Wednesday 8 January 2014

Water vs. electricity in air cooling

The price of electricity in South Africa is guaranteed to escalate with 8% in 2014 and is amongst the most expensive in the world. Protek has been providing air cooling using water for the last 30 years and suddenly, it becomes a more affordable option to cool buildings with air.

This is mainly because the capital and operational costs for evaporative cooling is lower than for conventional air-conditioning and it is getting cheaper.

Comfort

We design our air cooling to provide our customers with 24 °C air at around 60% relative humidity. What we really want to know is for how many hours per year would our evaporative coolers result in temperatures above this design condition.

Lower the temperature

To achieve the target temperatures, it is not enough to just evaporate water into air. Protek has a two stage cooling process that can lower the air by another 2 °C below wet bulb. This might not sound like much, but in a world where our ambient wet bulb temperatures vary between 17 and 21 °C (excluding the lowveld and KZN coastal areas) it results in a feasible design for acceptable room temperatures around 23 to 25 °C.

Energy availability

The amount of KVA you can get in South Africa is limited by the ability of the national provider to provide you and this is becoming more limited. Many large complexes today are limited by the KVA allocated to them by Eskom. Even if you have more money, you cannot get more electricity.

Challenges

Using water to cool air lowers cost and is more energy friendly, but nobody can control the relative humidity, which affects the amount of cooling you can get from air. The real challenge is therefore control.

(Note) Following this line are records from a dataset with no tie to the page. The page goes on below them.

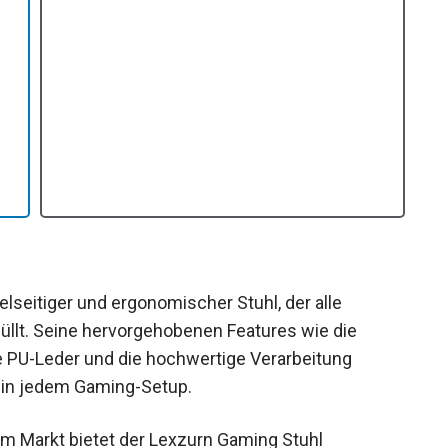
lseitiger und ergonomischer Stuhl, der alle
llt. Seine hervorgehobenen Features wie die
e PU-Leder und die hochwertige Verarbeitung
 in jedem Gaming-Setup.
em Markt bietet der Lexzurn Gaming Stuhl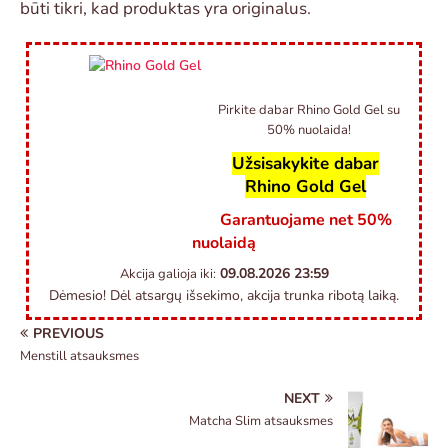
būti tikri, kad produktas yra originalus.
Pirkite dabar Rhino Gold Gel su
50% nuolaida!
Užsisakykite dabar
Rhino Gold Gel
Garantuojame net 50%
nuolaidą
09.08.2026
23:59
Akcija galioja iki:
Dėmesio! Dėl atsargų išsekimo, akcija trunka ribotą laiką.
PREVIOUS
Menstill atsauksmes
NEXT
Matcha Slim atsauksmes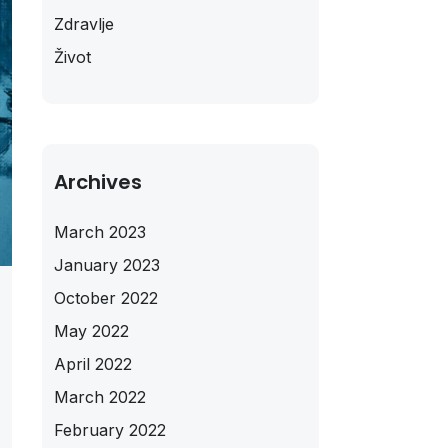
Zdravlje
Život
Archives
March 2023
January 2023
October 2022
May 2022
April 2022
March 2022
February 2022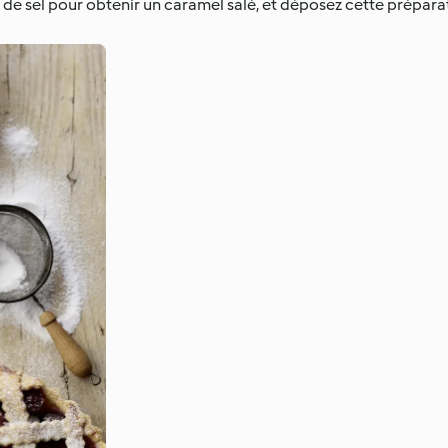
e de sel pour obtenir un caramel salé, et déposez cette prépara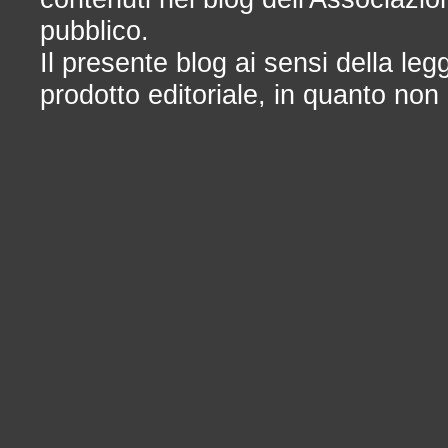
pubblico.
Il presente blog ai sensi della le
prodotto editoriale, in quanto non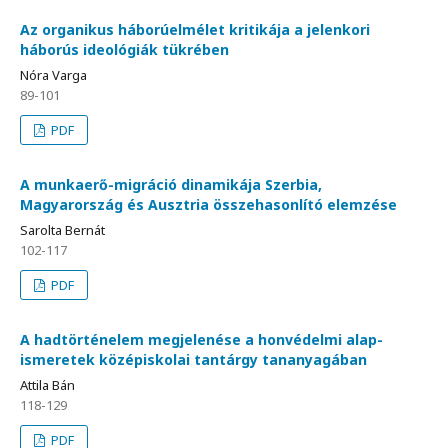
Az organikus háborúelmélet kritikája a jelenkori
háborús ideológiák tükrében
Nóra Varga
89-101
PDF
A munkaerő-migráció dinamikája Szerbia,
Magyarország és Ausztria összehasonlító elemzése
Sarolta Bernát
102-117
PDF
A hadtörténelem megjelenése a honvédelmi alap-
ismeretek középiskolai tantárgy tananyagában
Attila Bán
118-129
PDF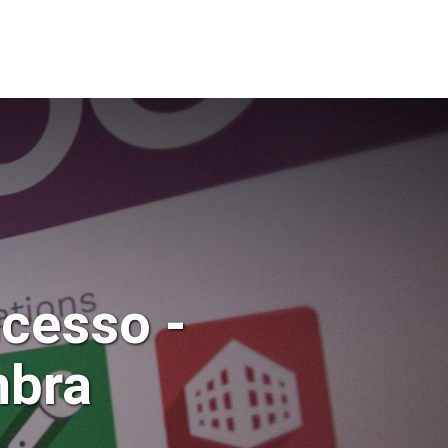
CTOS
RECRUTAMENTO
cesso -
mbra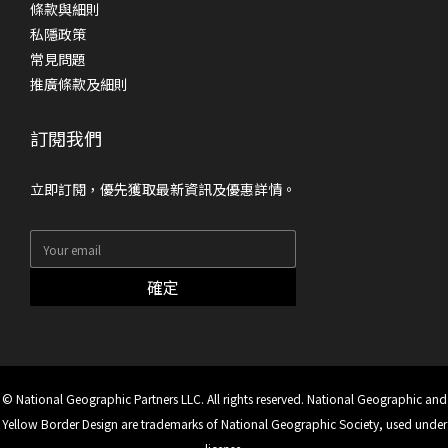
條款與細則
私隱政策
常見問題
推廣條款及細則
訂閱我們
立即訂閱，優先獲取最新資訊及優惠詳情。
確定
© National Geographic Partners LLC. All rights reserved. National Geographic and
Yellow Border Design are trademarks of National Geographic Society, used under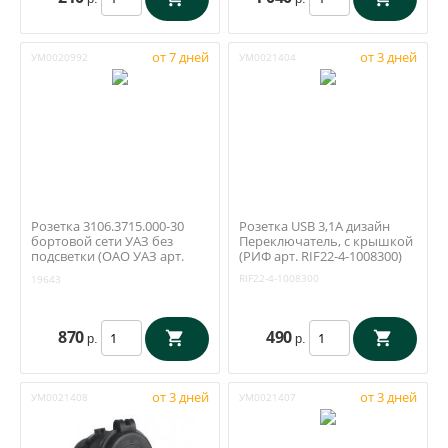
от 7 дней
от 3 дней
УМ0020992
УМ0021404
Розетка 3106.3715.000-30
Розетка USB 3,1A дизайн
бортовой сети УАЗ без
Переключатель, с крышкой
подсветки (ОАО УАЗ арт.
(РИФ арт. RIF22-4-1008300)
3163-00-3715100-30)
RIF22-4-1008300
19643
870
490
р.
р.
от 3 дней
от 3 дней
УМ0021408
УМ0021407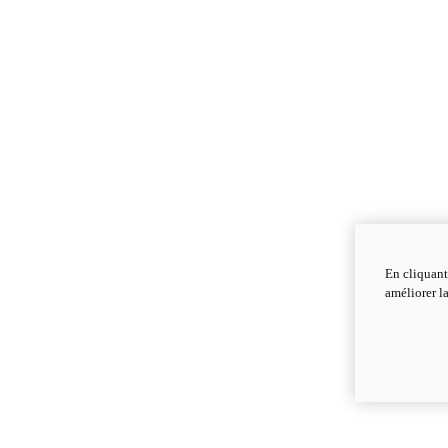
En cliquant
améliorer la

To control the process, you need to look at historical figures so that customers can get an idea of how their air conditioning would have performed in years before.

So what is interesting is that in Brackenfell in 2012, two stage evaporative cooling would for 23 hours in that year, have had resulting temperatures of above 21.4 °C while the external temperature was above 22.3 °C.

To put that in perspective, it means that for 23 hours in the total year, the evaporative cooler would have produced temperatures that were too high for human comfort. That is less than 1 day per year.


Figure 1: Tdb vs temperatures provided by the evaporative cooler for Brackenfell (Western Cape) for 2013.

(Y-axis = T ambient dry bulb; X-axis is temp from 2 stage evap cooler;body is hours per annum)

Demonstrating control

Evaporative cooling has progressed from swamp coolers where satisfying customer comfort requirements was a hit and miss affair. As this article shows, it is now possible to use real world historical data to calculate the efficiency of two stage evaporative cooling.

In figure 1, it is shown that two stage evaporative cooling will exceed 26 °C room temperature for 23 hours over a 4 summers period (which is 5.75 hours per year). Additionally, for 70 hours per 4 years, the temperature will be above 25 °C (17.5 hours per year) and a total of 11 days above 24 °C (2.75 days per year).

Single stage evaporative cooling will exceed 24 °C for 32 days per year.



Figure 2 Two dimensional histogram of evaporative cooling unit temperatures vs. ambient dry bulb temperatures.